In walked Lefty Driesell, the originator of Midnight Madness, moving slower than he did when he paced these sidelines, but speaking proudly of the school he used to call home with his patented southern drawl.
“This was my life for 17 years,” he said Friday night. “I woke up every morning thinking about Maryland, winning basketball teams.”
In walked Gary Williams, the man who left a high-level job at Ohio State to return to steady the ship at his alma mater and eventually pave the way for the basketball castle that would be built across campus.
“Games in here in January, it didn’t matter what the temperature was outside, it was 100 degrees on the floor,” Williams said. “It was a terrific advantage because we were used to it.”
That heat began to build during the alumni game that featured former mainstays of the program, including Walt Williams, Byron Mouton, and John Gilchrist.
And in walked Juan Dixon, greeted with a standing ovation by the crowd at Cole Field House and playing this alumni game with the same fervor and intensity that helped Maryland win its 2002 national championship.
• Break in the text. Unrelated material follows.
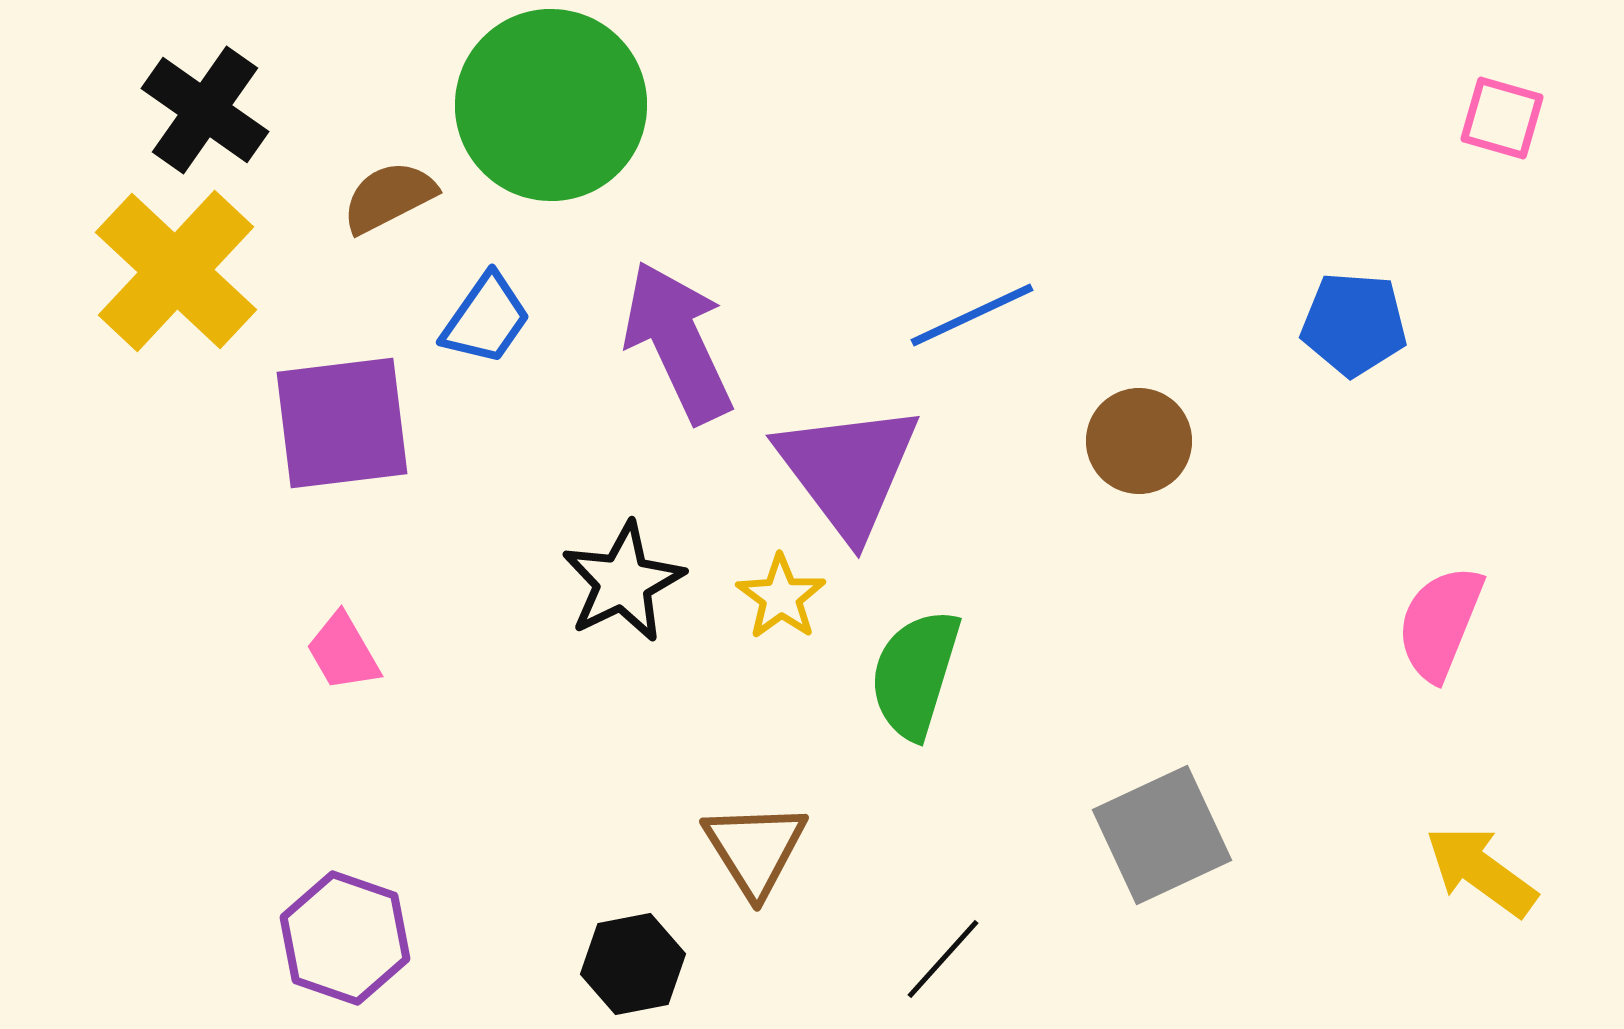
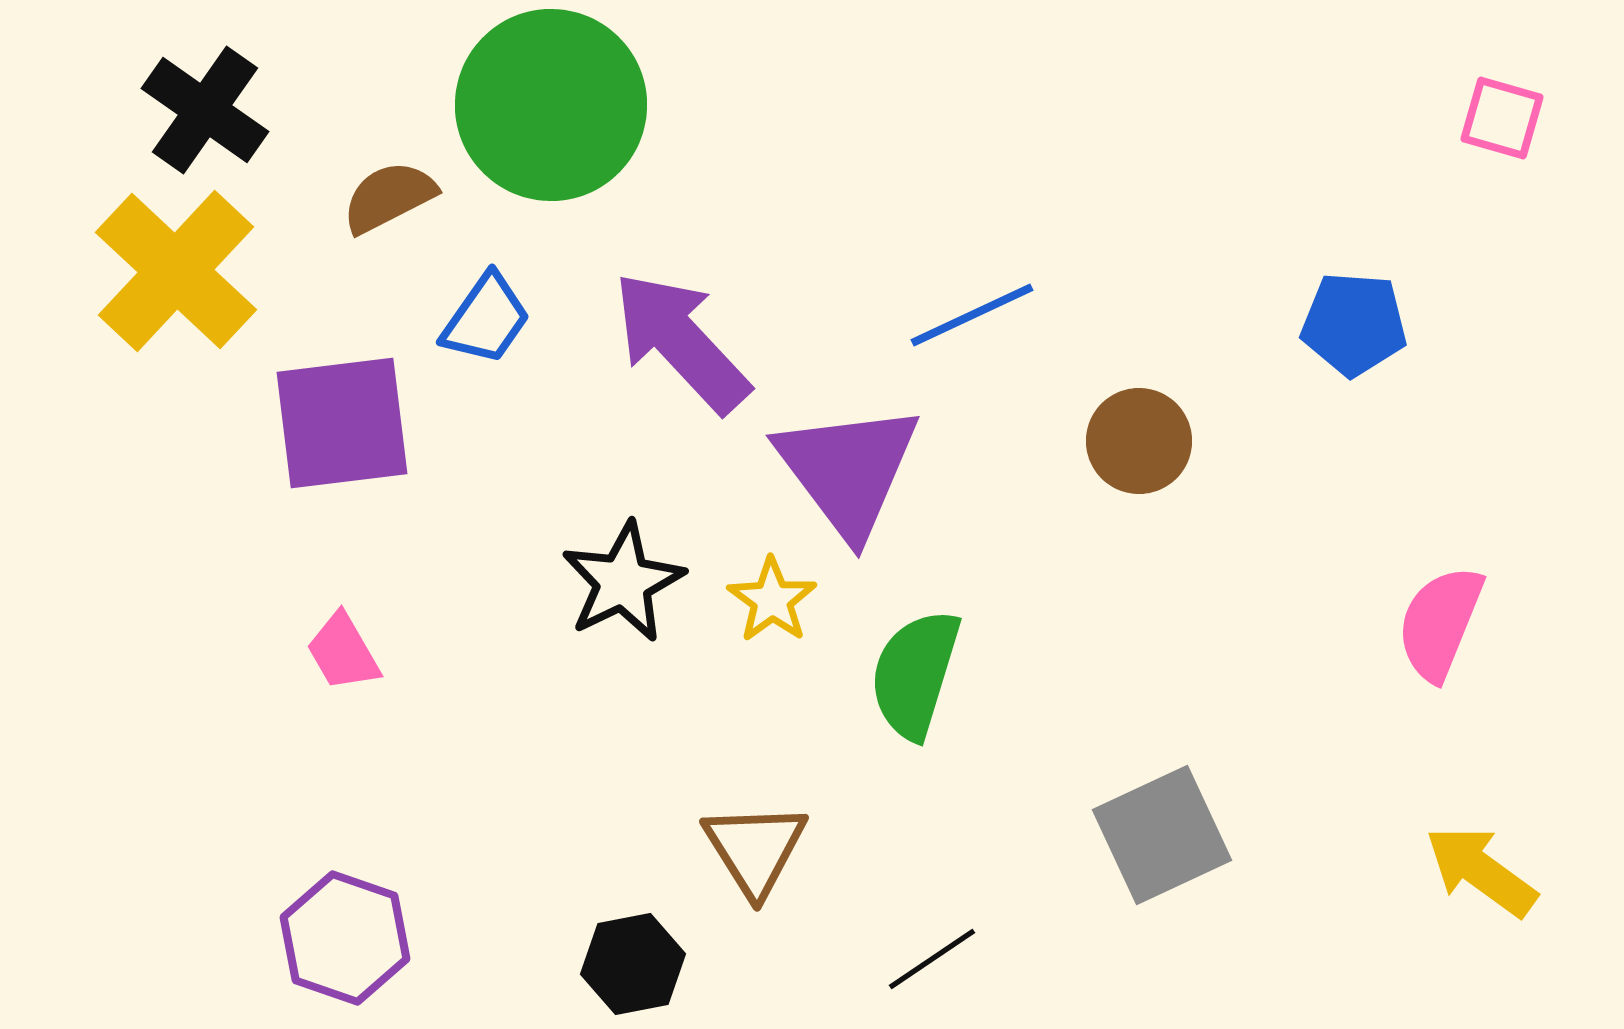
purple arrow: moved 3 px right; rotated 18 degrees counterclockwise
yellow star: moved 9 px left, 3 px down
black line: moved 11 px left; rotated 14 degrees clockwise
He was scowling and relentless on defense. He was slapping the ball away and hitting three-point shots from the corner without so much as a moment to pause.
Friday night was as much a celebration of Maryland’s past as it was an affirmation of its changing future, one that leaves the Atlantic Coast Conference behind and embraces the more secure, more lucrative Big Ten.
“The whole history of the school, basically modern history, has been the ACC,” Williams said. “I really believe…that it’s a positive thing for the university and for the teams involved.”
The history of women’s basketball was alive Friday, too, with each of the three women ever able to call themselves head coach at Cole.
Dottie McKnight, Chris Weller, and current coach Brenda Frese all sat courtside.
“Women’s basketball at Maryland is a frontrunner because of this man right here,” Weller said, pointing over to Driesell on her left. “He totally changed the culture.”
The 81-year-old Driesell sat four seats down from Williams on Friday night, using his cane to lift himself to his feet to give a standing ovation after the program’s alumni game.
But Lefty wouldn’t just show up. A promise had to be made.
In a phone call to head coach Mark Turgeon after it was announced that Maryland Madness would take place at Cole, Driesell let Turgeon know.
“I told him, I’m not going to come if I don’t see them scrimmage,” Driesell said with a laugh. “I want to see what kind of team he’s going to have.”
And that’s where past and present merge.
Turgeon’s team has NCAA tournament hopes with the Big Ten on the horizon, a team with depth, a coach with something to prove, and one final season in the ACC to make it happen.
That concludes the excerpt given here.